Или я просто нервничаю?
Я бросаю взгляд на часы. Двадцать минут шестого. Уже скоро…
Где-то вверху звенит колокольчик, и дверь магазина открывается. Это он. Спокойно. Из магазина, поправляя платок, выходит женщина средних лет в длинном меховом пальто. Секунду она смотрит на меня, потом ее глаза продолжают скользить по улице. Не говоря ни слова, она идет дальше, с локтя у нее свисает корзинка.
Ложная тревога.
Сердце бьется в груди словно молот. Через две минуты наступит половина шестого. Продолжать вертеть головой по сторонам слишком утомительно, поэтому я фокусирую взгляд на секундной стрелке часов, отсчитывающей последнюю минуту. Так тихо, что я могу слышать, как она движется. Тик. Тик. Тик.
Колокольчик звенит снова. Наверное, еще один рассеянный покупатель.
– Ты нормально добралась?
У меня перехватывает дыхание. Посмотрев вверх, я вижу темно-карие глаза парня примерно моего возраста. Одет он в школьную форму, но в нем ощущается какая-то неожиданная суровость. Его взлохмаченные черные волосы падают на глаза и завитками ложатся за ушами. Каждая черточка его лица кажется четкой, геометрически правильной. Мгновение спустя я соображаю, что нужно ответить.
– Поезда ходят как надо.
Парень одобрительно улыбается, и мне кажется, что я слегка сползаю со скамейки. Открыв дверь магазина, он жестом приглашает меня войти, и я осторожно поднимаюсь на ноги, благодаря бога, что пока делаю все правильно.
Магазин оказывается маленьким и темным, в нем сильно пахнет кожей и обувным кремом. Человек, стоящий у кассы, даже не обращает на меня внимания. Если Арно хотел выбрать наиболее безопасное место для тайной встречи, ему это удалось. Парень молча ведет меня извилистой дорожкой между полками, пока наконец мы не оказываемся в тесном углу в дальнем конце магазина. Из кармана пиджака он вынимает ключ и открывает дверь перед нами.
Я следую за ним в скудно обставленную комнату размером с мою спальню. Здесь стоит штук пять разных стульев, стол и груда коробок у стены слева. С потолка свисает единственная лампочка. В центре дальней стены виднеется еще одна дверь.
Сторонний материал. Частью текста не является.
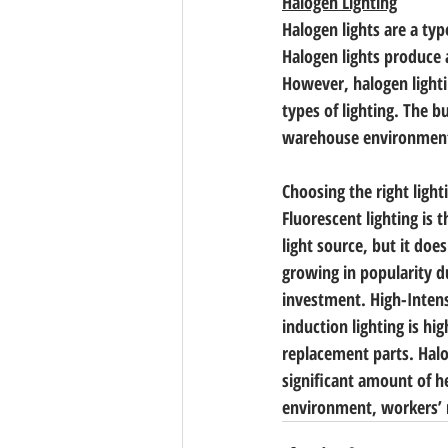
Halogen Lighting
Halogen lights are a typ
Halogen lights produce a
However, halogen lightin
types of lighting. The b
warehouse environmen
Choosing the right ligh
Fluorescent lighting is 
light source, but it doe
growing in popularity du
investment. High-Intensi
induction lighting is high
replacement parts. Halog
significant amount of h
environment, workers’ 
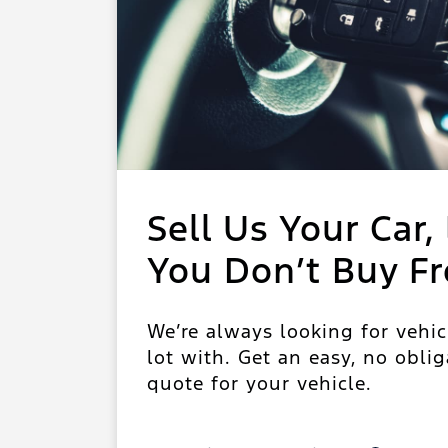
Sell Us Your Car, 
You Don’t Buy F
We’re always looking for vehic
lot with. Get an easy, no oblig
quote for your vehicle.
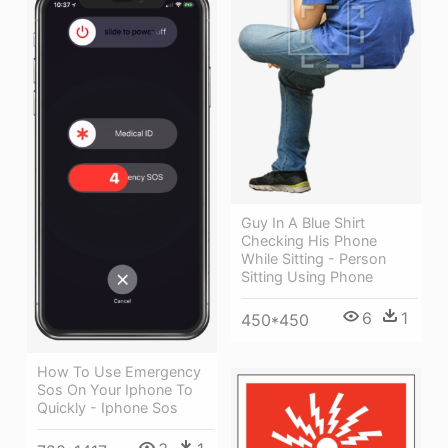
Guy In A Blue Shirt
Checking His Phone
While Sitting - Person
Sitting Using Phone
6
1
450*450
How To Use Emergency
Sos On Your Iphone To
Quickly - Iphone Sos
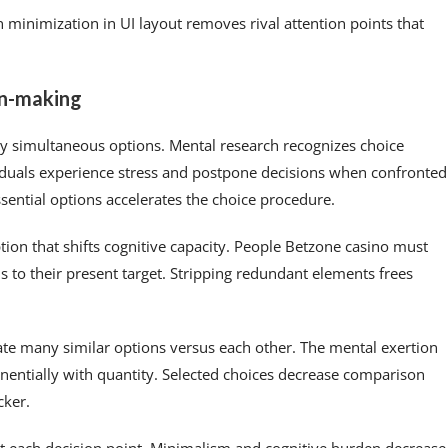
 minimization in UI layout removes rival attention points that
on-making
y simultaneous options. Mental research recognizes choice
duals experience stress and postpone decisions when confronted
sential options accelerates the choice procedure.
tion that shifts cognitive capacity. People Betzone casino must
o their present target. Stripping redundant elements frees
e many similar options versus each other. The mental exertion
entially with quantity. Selected choices decrease comparison
cker.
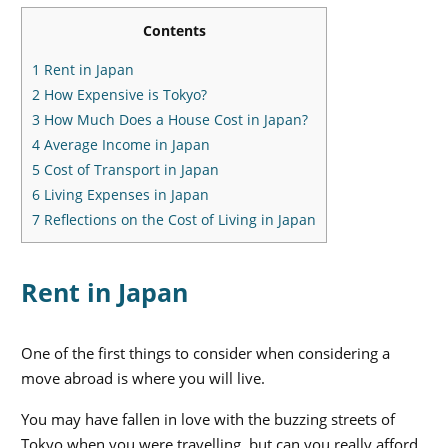
Contents
1
Rent in Japan
2
How Expensive is Tokyo?
3
How Much Does a House Cost in Japan?
4
Average Income in Japan
5
Cost of Transport in Japan
6
Living Expenses in Japan
7
Reflections on the Cost of Living in Japan
Rent in Japan
One of the first things to consider when considering a
move abroad is where you will live.
You may have fallen in love with the buzzing streets of
Tokyo when you were travelling, but can you really afford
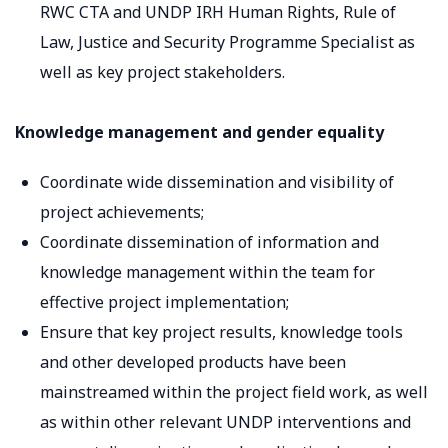
RWC CTA and UNDP IRH Human Rights, Rule of
Law, Justice and Security Programme Specialist as
well as key project stakeholders.
Knowledge management and gender equality
Coordinate wide dissemination and visibility of
project achievements;
Coordinate dissemination of information and
knowledge management within the team for
effective project implementation;
Ensure that key project results, knowledge tools
and other developed products have been
mainstreamed within the project field work, as well
as within other relevant UNDP interventions and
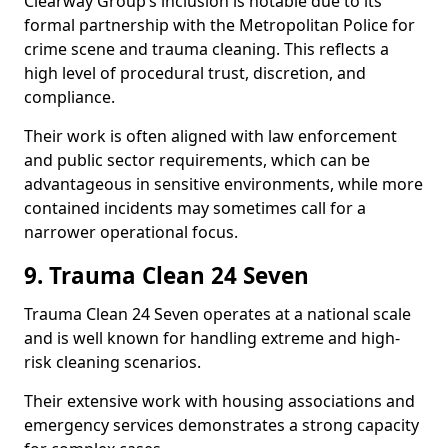
Clearway Group’s inclusion is notable due to its
formal partnership with the Metropolitan Police for
crime scene and trauma cleaning. This reflects a
high level of procedural trust, discretion, and
compliance.
Their work is often aligned with law enforcement
and public sector requirements, which can be
advantageous in sensitive environments, while more
contained incidents may sometimes call for a
narrower operational focus.
9. Trauma Clean 24 Seven
Trauma Clean 24 Seven operates at a national scale
and is well known for handling extreme and high-
risk cleaning scenarios.
Their extensive work with housing associations and
emergency services demonstrates a strong capacity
Парень закрывает на ключ дверь позади меня.
– Можешь сесть.
Следуя его примеру, я вытаскиваю на середину комнаты один из стульев, и мы садимся в метре друг от друга.
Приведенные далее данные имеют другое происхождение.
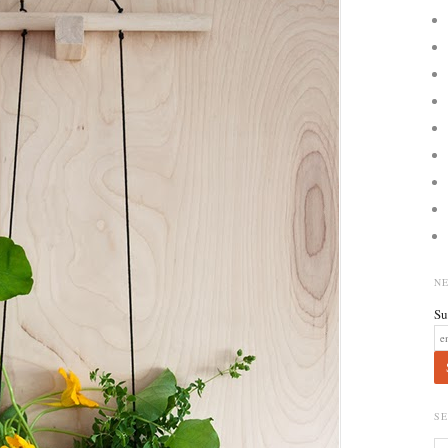
N
Su
S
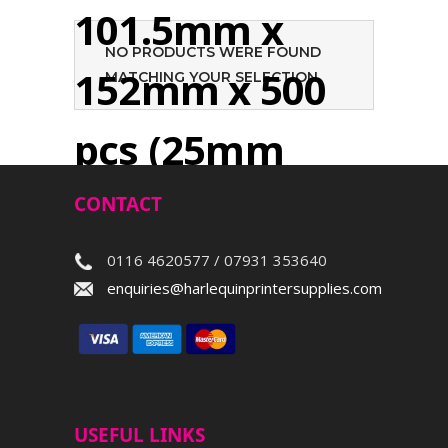
101.5mm x
NO PRODUCTS WERE FOUND
152mm x 500
MATCHING YOUR SELECTION.
pcs (25mm
core)
CONTACT
0116 4620577 / 07931 353640
Search
enquiries@harlequinprintersupplies.com
USEFUL LINKS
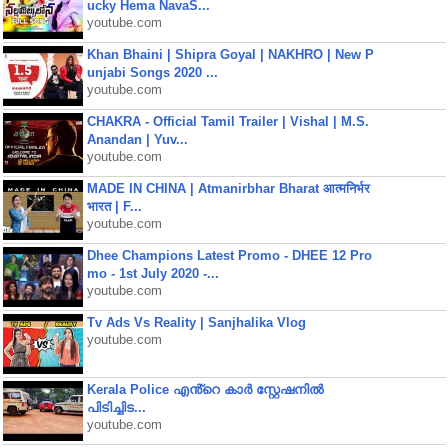
ucky Hema NavaS...
youtube.com
Khan Bhaini | Shipra Goyal | NAKHRO | New P
unjabi Songs 2020 ...
youtube.com
CHAKRA - Official Tamil Trailer | Vishal | M.S.
Anandan | Yuv...
youtube.com
MADE IN CHINA | Atmanirbhar Bharat आत्मनिर्भर
भारत | F...
youtube.com
Dhee Champions Latest Promo - DHEE 12 Pro
mo - 1st July 2020 -...
youtube.com
Tv Ads Vs Reality | Sanjhalika Vlog
youtube.com
Kerala Police എൻ്റെ കാർ സ്റ്റേഷനിൽ
പിടിച്ചിട...
youtube.com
Он смотрит мне прямо в глаза.
– Я Люк.
– Адалин.
– Слышал, ты встретила моего друга Арно.
– Да, в субботу. Он сказал, что мне нужно увидеться с тобой.
– Он сказал, зачем?
– Нет. Только то, что ты думаешь так же, как и я.
Люк устраивается поудобнее, опершись локтем о спинку стула и скрестив ноги, и спрашивает:
– Как ты думаешь, что это значит?
– Я точно не знаю, что он имел в виду. – Я все еще сижу прямая, как доска, на своем стуле, и мне приходится напомнить себе, что можно выдохнуть. И снова вдохнуть. – Единственное, в чем я уверена, это то ощущение, когда я просыпаюсь утром и вижу на часах немецкое время[10]… вижу женщин, стоящих в очередях за продуктами, которых нет… и солдат, скупающих все в магазинах.
– И что это за ощущение, Адалин?
Люк так хорош собой, что мне с трудом удается смотреть ему в глаза, но я не должна показывать, что нервничаю. Если он решит, что я не подхожу – если он прогонит меня из того мира, что я только что обнаружила, – то не знаю, смогу ли продолжать. Словно просыпаешься после самого чудесного сна и понимаешь, что не можешь вернуться обратно.
– Как будто внутри меня бушует пламя, и, если я не буду бороться, оно поглотит меня. Поэтому я срываю их плакаты. Я должна что-то делать. Да и как иначе?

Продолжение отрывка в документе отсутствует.